Worn canvas bags have become this summer’s must-have accessory for locavore shoppers. They boldly declare their superiority to the plastic bag, now widely considered passé and a detriment to the environment.

These fashionable totes are probably carried to the local farmers’ market at least once a week. There, shoppers mingle with farmers in the late-summer sunshine, and everyone basks in the warmth of community connections as they select from a bevy of locally grown bounty.

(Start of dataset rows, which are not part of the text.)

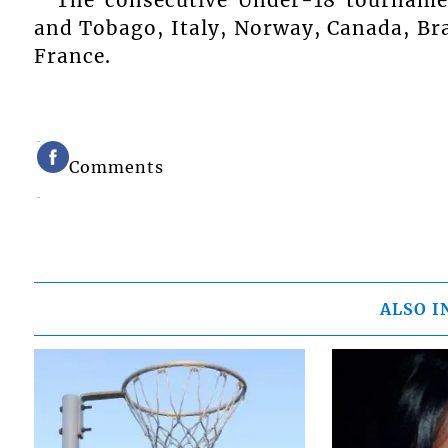
The consecutive Under-18 tournamen
and Tobago, Italy, Norway, Canada, Braz
France.
Comments
ALSO I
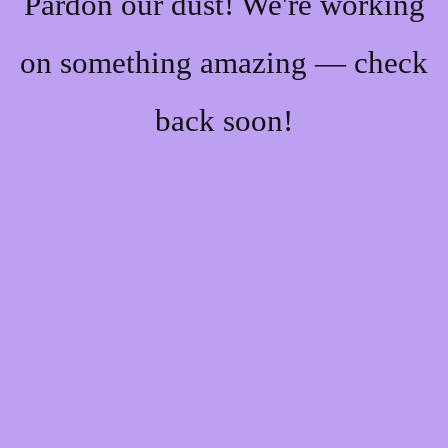
Pardon our dust! We're working
on something amazing — check
back soon!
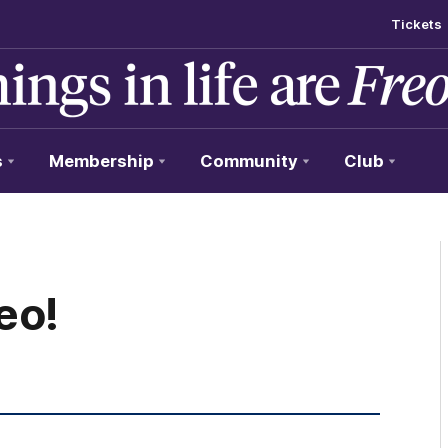
Tickets
s
Membership
Community
Club
eo!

Good shopping made simple, right?

Not necessarily. Supporting your farmers’ market is one way to participate in the national conversation about food, but it still requires some shopping savvy to know what is truly in season. Always-available rows of perfect produce at the grocery store have dulled shoppers into believing that if it’s pretty and says “organic,” it’s going to burst with flavor. The same goes for that lovely fruit on display at the farmers’ market.

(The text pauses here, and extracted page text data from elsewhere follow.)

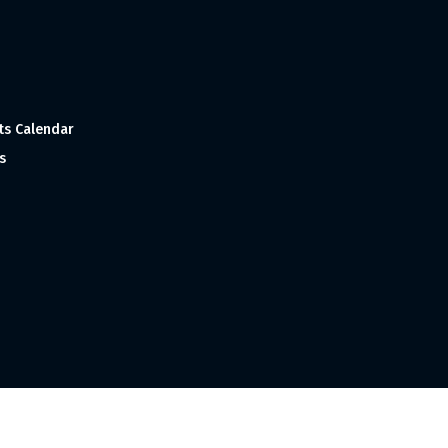
ts Calendar
s
 and Made with
in India ©1998-2023 Tourism India Publications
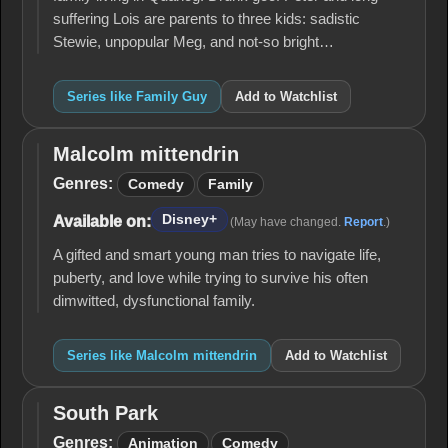
suffering Lois are parents to three kids: sadistic
Stewie, unpopular Meg, and not-so bright…
Series like Family Guy
Add to Watchlist
Malcolm mittendrin
Malcolm
mittendrin
Genres:
Comedy
Family
Disney+
Available on:
(May have changed.
Report
.)
A gifted and smart young man tries to navigate life,
puberty, and love while trying to survive his often
dimwitted, dysfunctional family.
Series like Malcolm mittendrin
Add to Watchlist
South Park
South
Park
Genres:
Animation
Comedy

“We need to stop thinking that we can have everything all the time and that it is going to be fabulous,” says Deborah Madison, the author of nine cookbooks, including, “Local Flavors: Cooking and Eating From America’s Farmers’ Markets.” “[As a result], we don’t pay attention to things that last throughout the summer, like rhubarb.”

When it comes to fruit (who doesn’t know the disappointment of biting into a bad peach?), Ms. Madison advises picking it up and inhaling deeply. If the aroma entices as much as the color, you’ve got a winner. Forget squeezing, which will reveal nothing and cause bruises.

“It takes a really good farmer to know when to pick fruit,” says Madison who has visited more than 100 markets across the country. “Fruit is so fragile and so time-sensitive.” If you “take a bite and it fills you with pleasure – [that] is so hard to achieve.”

If farmers offer a sample of their crop, try it. Better yet, get to know your regional growing cycles and stand firm against visually alluring produce outside its peak.

This is especially true for fruit, which doesn’t ship well. “I never eat strawberries unless I travel to California,” says Madison.

In New Mexico, where she lives, August belongs to chiles. “The smell of roasting chiles in the farmers’ market is one of the delights of this time of year,” she says.

Try Madison’s simple hunger fix made with chiles and warm goat cheese wrapped in a tortilla. And let those memories of hard, tasteless fruit melt away.

Soft Taco with Roasted Green Chiles and Goat Cheese

Warm roasted chiles slipped into a fresh tortilla with a piece of local goat cheese is one of the best ways to satisfy that after-shopping hunger.

2 long green chiles (such as New Mexican natives, Joe Parkers, Esponola Hots, or poblanos)
1 large wheat tortilla
Soft fresh goat cheese, to taste
Chopped cilantro, to taste

Roast the chiles until charred, then drop into a covered bowl to steam for 10 to 15 minutes. Slip off the skins and pull out the seeds, then pull into strips with your fingers. Place the tortilla in a dry skillet over medium heat. As soon as the bottom is warm, flip it over. Put the chiles on top, crumble the cheese over it, and add the cilantro. (You can add salsa, too, if you like.) When the cheese starts to soften, slide the tortilla onto the counter, then fold it in half. Press down, wrap in a napkin, and enjoy. Serves 1.